Son Excellence Mwai Kibaki, président de la République du Kenya,
Son Excellence Paul Kagame, président de la République du Rwanda,
Son Excellence Kalonzo Musyoka, vice-président du Kenya,
Le Très Honorable Raila Amolo Odinga, Premier ministre du Kenya,
Son Excellence Joaquim Chissano, ancien président du Mozambique,
Son Excellence Benjamin Mkapa, ancien président de la République-Unie de Tanzanie,
L’Honorable Samuel Poghisio, ministre de l’Information et de la Communication de la République du Kenya,
Chers ministres,
Excellences,
Mesdames et Messieurs,

C’est avec un réel plaisir que je vous rejoins au sein de cette conférence, événement qui tout en revenant sur un éminent passé, appréhende un avenir empli de défis. La présence à cette conférence de M. Kibaki et de nombreux autres chefs d’Etat, passés et actuels, revêt une immense importance pour moi-même, à titre personnel, et pour le Nation Media Group. Il ne fait en effet aucun doute que les relations entre gouvernements et médias sont primordiales pour l’avenir de l’Afrique, aussi délicat, voire exaspérant, que cela puisse s’avérer quelquefois.

A bien des égards, ceci a été un nouveau défi pour l’Afrique. Avant l’indépendance, il n’existait pas au niveau national de propriétaires de médias, de journaux, de chaînes de télévision, de stations de radio, ni d’équipes autochtones de journalistes qualifiés. Les gouvernements ayant acquis nouvellement leur indépendance durent coopérer avec des médias totalement novices en matière de questions africaines, à l’heure où dirigeants politiques et journalistes jonglaient tant bien que mal avec des débats aussi essentiels que le capitalisme, le communisme et le non-alignement. C’est dans ce contexte que je décidai de créer le premier groupe médiatique d’Afrique de l’Est. J’avais alors 24 ans et une méconnaissance totale des médias. Pour reprendre un terme swahili, j’étais « Kutia Mkono Gizani » ; autrement dit, « l’aveugle qui conduit les aveugles ».

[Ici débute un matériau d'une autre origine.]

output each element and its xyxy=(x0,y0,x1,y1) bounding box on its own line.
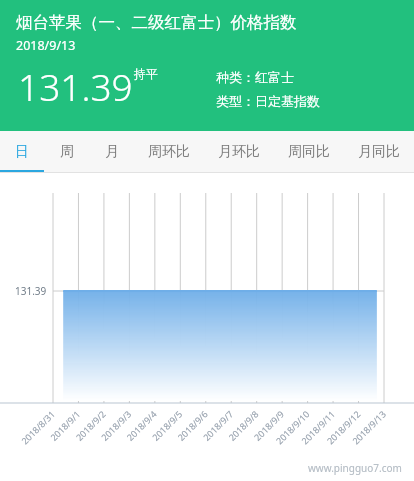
staticText: 种类：红富士 xyxy=(216,69,294,85)
button[interactable]: 周 xyxy=(44,131,89,173)
staticText: 月同比 xyxy=(358,143,400,161)
button[interactable]: 月同比 xyxy=(344,131,414,173)
button[interactable]: 周同比 xyxy=(274,131,344,173)
staticText: 周同比 xyxy=(288,143,330,161)
staticText: 月环比 xyxy=(218,143,260,161)
staticText: 类型：日定基指数 xyxy=(216,93,320,109)
staticText: 月 xyxy=(105,143,119,161)
staticText: 周环比 xyxy=(148,143,190,161)
button[interactable]: 月环比 xyxy=(204,131,274,173)
staticText: 131.39 xyxy=(18,61,133,111)
staticText: 2018/9/13 xyxy=(16,37,76,54)
staticText: 周 xyxy=(60,143,74,161)
staticText: 持平 xyxy=(134,66,158,81)
staticText: 日 xyxy=(15,143,29,161)
button[interactable]: 月 xyxy=(89,131,134,173)
button[interactable]: 周环比 xyxy=(134,131,204,173)
button[interactable]: 日 xyxy=(0,131,44,173)
staticText: 烟台苹果（一、二级红富士）价格指数 xyxy=(16,12,297,33)
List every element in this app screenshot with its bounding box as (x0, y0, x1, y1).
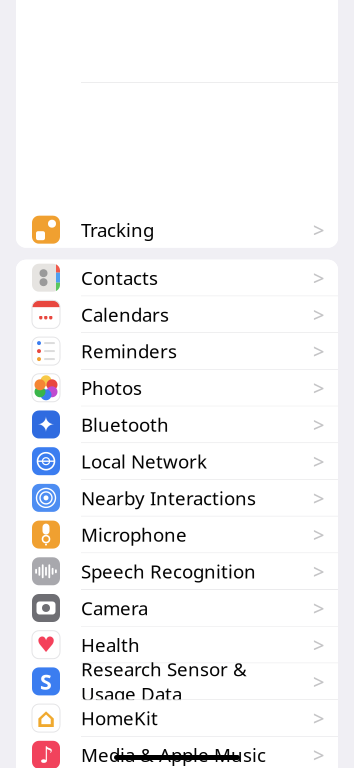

Je serais tenté d’évoquer longuement nos débuts, nos grands projets et les étapes que nous avons franchies pour les réaliser. Et je faillirais à mon devoir si je ne profitais pas de cette occasion pour saluer ceux qui ont consacré tellement de leur temps et de leur talent au progrès du Nation Media Group, dès les premiers jours jusqu’à aujourd’hui.
Qu’avions-nous espéré et prévu pour le Groupe il y a 50 ans ? Nous aspirions sans nul doute à ce qu’il passe d’une entreprise balbutiante travaillant à perte à une entreprise rentable de premier ordre, puis qu’il se transforme d’une entreprise privée en une société publique, aujourd’hui détenue principalement par des milliers d’actionnaires locaux. Nous étions également déterminés à rester à la pointe du progrès technologique afin de ne pas encombrer l’Afrique de techniques de production dépassées.

En revanche, nous n’avions sans doute pas prévu la façon dont l’entreprise se diversifierait et s’étendrait, à toute l’Afrique de l’Est, à la télévision, à la radio et désormais à l’Internet, nous permettant de relayer notre travail au reste du monde.

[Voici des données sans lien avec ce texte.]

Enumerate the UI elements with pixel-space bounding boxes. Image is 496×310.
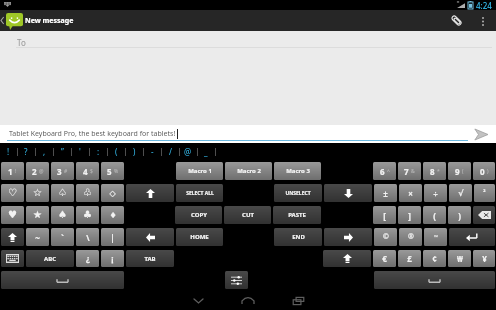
button[interactable]: ◇ [101, 184, 124, 202]
button[interactable] [324, 184, 372, 202]
button[interactable]: ¿ [76, 250, 99, 267]
button[interactable]: 4 [76, 162, 99, 180]
button[interactable]: @ [182, 143, 194, 160]
button[interactable]: \ [76, 228, 99, 246]
button[interactable]: 7 [398, 162, 421, 180]
button[interactable] [323, 250, 371, 267]
button[interactable]: ★ [26, 206, 49, 224]
button[interactable]: ± [374, 184, 397, 202]
button[interactable]: ♠ [51, 206, 74, 224]
button[interactable]: ♧ [76, 184, 99, 202]
button[interactable] [324, 228, 372, 246]
button[interactable]: CUT [224, 206, 271, 224]
staticText: £ [407, 253, 412, 264]
button[interactable]: Macro 3 [274, 162, 321, 180]
button[interactable]: × [399, 184, 422, 202]
button[interactable]: ( [110, 143, 122, 160]
button[interactable]: SELECT ALL [176, 184, 223, 202]
button[interactable]: ™ [424, 228, 447, 246]
button[interactable]: Hide keyboard [180, 291, 216, 310]
button[interactable]: ☆ [26, 184, 49, 202]
staticText: ” [61, 146, 64, 157]
button[interactable]: Recents [280, 291, 316, 310]
button[interactable]: 6 [373, 162, 396, 180]
button[interactable]: : [92, 143, 104, 160]
button[interactable]: 3 [51, 162, 74, 180]
button[interactable]: Attach [446, 10, 467, 31]
button[interactable]: 2 [26, 162, 49, 180]
button[interactable]: ? [20, 143, 32, 160]
button[interactable]: PASTE [273, 206, 321, 224]
button[interactable]: ® [399, 228, 422, 246]
staticText: ' [79, 146, 81, 157]
button[interactable]: Home [230, 291, 266, 310]
button[interactable]: ♤ [51, 184, 74, 202]
staticText: × [408, 188, 413, 199]
button[interactable]: 1 [1, 162, 24, 180]
button[interactable]: √ [449, 184, 472, 202]
button[interactable] [126, 228, 174, 246]
button[interactable]: ~ [26, 228, 49, 246]
button[interactable]: ABC [26, 250, 74, 267]
button[interactable] [1, 271, 124, 289]
button[interactable]: Macro 2 [225, 162, 272, 180]
button[interactable]: / [164, 143, 176, 160]
button[interactable]: HOME [176, 228, 223, 246]
button[interactable] [225, 271, 248, 289]
button[interactable]: 5 [101, 162, 124, 180]
button[interactable]: ♣ [76, 206, 99, 224]
button[interactable]: Back [0, 10, 5, 31]
button[interactable]: To [0, 37, 496, 47]
staticText: ☆ [33, 187, 42, 199]
button[interactable] [473, 206, 495, 224]
staticText: Macro 1 [188, 167, 212, 175]
button[interactable]: ♡ [1, 184, 24, 202]
button[interactable]: ` [51, 228, 74, 246]
button[interactable]: COPY [175, 206, 222, 224]
button[interactable]: 0 [473, 162, 495, 180]
button[interactable]: TAB [126, 250, 174, 267]
button[interactable]: ² [474, 184, 495, 202]
button[interactable]: , [38, 143, 50, 160]
button[interactable]: ¡ [101, 250, 124, 267]
button[interactable]: ÷ [424, 184, 447, 202]
button[interactable]: Macro 1 [176, 162, 223, 180]
button[interactable] [449, 228, 495, 246]
button[interactable]: ' [74, 143, 86, 160]
staticText: ) [487, 168, 489, 175]
button[interactable]: Send [467, 125, 495, 143]
staticText: ± [383, 188, 388, 199]
button[interactable]: UNSELECT [274, 184, 322, 202]
button[interactable]: ! [2, 143, 14, 160]
button[interactable]: ] [398, 206, 421, 224]
button[interactable]: ) [128, 143, 140, 160]
button[interactable]: ” [56, 143, 68, 160]
button[interactable]: More options [475, 13, 491, 29]
button[interactable]: ) [448, 206, 471, 224]
button[interactable]: ( [423, 206, 446, 224]
button[interactable] [126, 184, 174, 202]
button[interactable]: ¥ [473, 250, 495, 267]
button[interactable]: 8 [423, 162, 446, 180]
button[interactable]: - [146, 143, 158, 160]
button[interactable]: END [274, 228, 322, 246]
staticText: Macro 2 [237, 167, 261, 175]
button[interactable]: ¢ [423, 250, 446, 267]
staticText: 0 [480, 166, 485, 177]
button[interactable]: | [101, 228, 124, 246]
staticText: TAB [144, 255, 156, 263]
button[interactable] [1, 250, 24, 267]
button[interactable]: ♦ [101, 206, 124, 224]
button[interactable] [374, 271, 495, 289]
button[interactable]: £ [398, 250, 421, 267]
button[interactable]: _ [200, 143, 212, 160]
button[interactable]: [ [373, 206, 396, 224]
button[interactable]: € [373, 250, 396, 267]
button[interactable]: ♥ [1, 206, 24, 224]
button[interactable] [1, 228, 24, 246]
staticText: ♥ [8, 209, 17, 221]
button[interactable]: © [374, 228, 397, 246]
staticText: ¢ [432, 253, 437, 264]
button[interactable]: ₩ [448, 250, 471, 267]
button[interactable]: 9 [448, 162, 471, 180]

Cependant, même si nous pouvons être fiers de nos réussites, saisissons cette occasion pour nous tourner vers l’avenir.

Ce faisant, nous devrions, selon moi, aspirer à un avenir dans lequel l’Afrique bénéficierait de certaines des entreprises médiatiques les plus prestigieuses et les plus respectées de la planète. Une Afrique dans laquelle à la fois les gouvernements et les médias respecteraient le rôle qui leur incombe respectivement au sein de vos jeunes démocraties. De quel rôle s’agit-il ? C’est là une question que nous avons également soulevée dès le début. Car nous étions déjà conscients alors d’un modèle répété au cours de l’histoire : le fait qu’en de nombreux endroits, en de nombreuses occasions, la transmission de l’information avait été assurée par des groupes partisans, organisations suivant un ordre du jour, partis politiques, groupes d’intérêts spéciaux et gouvernements.

Les médias d’information cherchant à être indépendants avaient généralement du fil à retordre. C’était le cas du News Chronicle, ancien journal britannique rédigé par le regretté Michael Curtis, qui a ensuite joué un rôle central au sein du Nation Group. Tout comme lui, nous pensions alors que la tradition de non-alignement de la presse était ce qui convenait le mieux à l’Afrique. Nous le pensons toujours.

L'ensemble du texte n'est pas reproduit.